I'll would take a few,if there's any left.There best before pasture.

Richard



THROBINROD said:


> I posted this above in the BBQ forum but wanted some input from the non grillers. My goats are getting ready to have some younguns and I have never cooked one. Any tips and recipies would be welcome. How old/big should I let them get? I should have extra's if anybody is interested.
> 
> Thanks,
> Mark


----------



## outtotrout09

Mark,

We always cook them when they are around 1-4 months old female bore/spanish cross usally. We shoot them in head and cut throat to bleed out. Cool on ice and cook the next day. Cut it in 1/4s or right down back bone. I season them different every time Garlic powder, layer of Kosher Salt, Black coarse pepper, olive oil, lil red pepper, Fiesta Oregeno and Lime Juice is the norm somtimes a brisket rub works if thats all you got at the Ranch.

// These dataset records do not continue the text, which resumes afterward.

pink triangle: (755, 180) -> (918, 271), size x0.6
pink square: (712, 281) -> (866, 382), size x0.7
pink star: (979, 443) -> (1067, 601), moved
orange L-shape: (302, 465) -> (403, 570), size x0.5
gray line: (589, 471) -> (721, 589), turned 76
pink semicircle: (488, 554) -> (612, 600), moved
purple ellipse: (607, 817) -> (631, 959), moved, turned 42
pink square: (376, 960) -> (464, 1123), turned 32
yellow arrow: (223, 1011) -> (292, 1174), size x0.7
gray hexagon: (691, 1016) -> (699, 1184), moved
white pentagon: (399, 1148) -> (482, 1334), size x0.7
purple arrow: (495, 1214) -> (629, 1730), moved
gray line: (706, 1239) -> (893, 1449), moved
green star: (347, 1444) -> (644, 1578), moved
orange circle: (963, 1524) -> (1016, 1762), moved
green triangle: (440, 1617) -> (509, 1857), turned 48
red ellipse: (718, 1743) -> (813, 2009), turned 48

I start with a Hot Mesquite fire burnt down to coals and cook them for probaly 1-2 hours on fire around 275-300 , then wrap in foil with onions and Jalapenos cook until meat will pull of bone. 
Somtimes I skip wrapping it in foil alltogether and just move my coals around to keep my fire not to hot so the goat wont dry up. The Kosher salt and rub will make a crispy layer and keep it moiste. Also Somtime I make a Mustard & Vinegar sauce and baste it till its finished. Serve with Barracho beans, Guacamole, Pico de gayo, fresh Corn Tortillas Or Bread and Mustard sauce also works!

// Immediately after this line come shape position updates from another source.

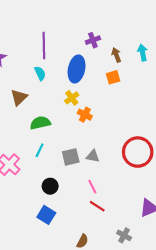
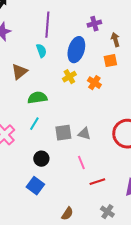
orange cross: (85, 115) -> (94, 83), moved
red line: (97, 206) -> (97, 182), moved, turned -56

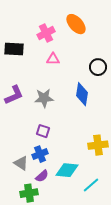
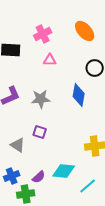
orange ellipse: (76, 24) -> (85, 31), moved
blue cross: (40, 154) -> (12, 176), moved
gray triangle: (21, 163) -> (18, 145), moved

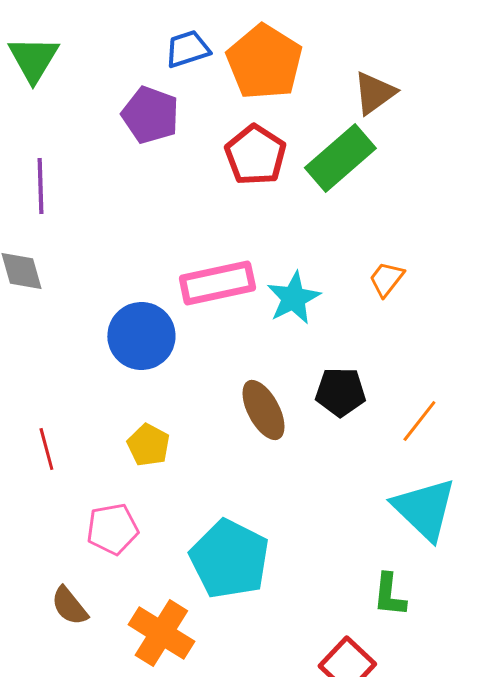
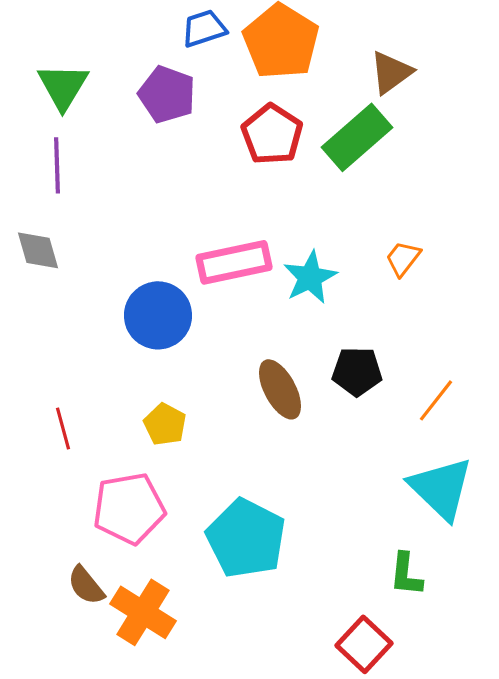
green triangle: (33, 59) -> (63, 86), moved
pink pentagon: (112, 529) -> (129, 508), size x1.4
orange cross: (161, 633) -> (143, 612), moved

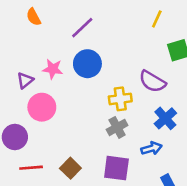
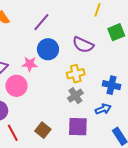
pink star: (53, 69) -> (30, 64), moved
purple semicircle: (152, 81) -> (83, 45), moved
blue cross: (165, 118) -> (111, 85), turned -30
red line: (31, 168) -> (13, 133), turned 72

My Dad or Uncle always cooked goat on sundays during the spring and summer. This is how I learned to cook cabrito. They always told me its not soo much the size of the goat as long as it was female and young. Also how and who cleaned the goat. A clean shot in the head bleed out and dont let the hide/hair touch the meat when you skin it. If you got any kids left I would love one and would be happy to pay or trade for one. I will be down around POC march 9 and would be willing to meet you. 
Good Luck!

Thanks,
Sonny T


----------



## outtotrout09

RLwhaler said:


> Mark,
> Here's a good one for ya!
> http://forum.texasbbqrub.com/showthr...hlight=cabrito
> 
> I'll would take a few,if there's any left.There best before pasture.
> 
> Richard


Richard,

That Looks good Also!!!


----------



## El Cazador

Cook it the same as you would carne guisada but with "all" of the entrails included. If you don't like the innerds, that's okay too...


----------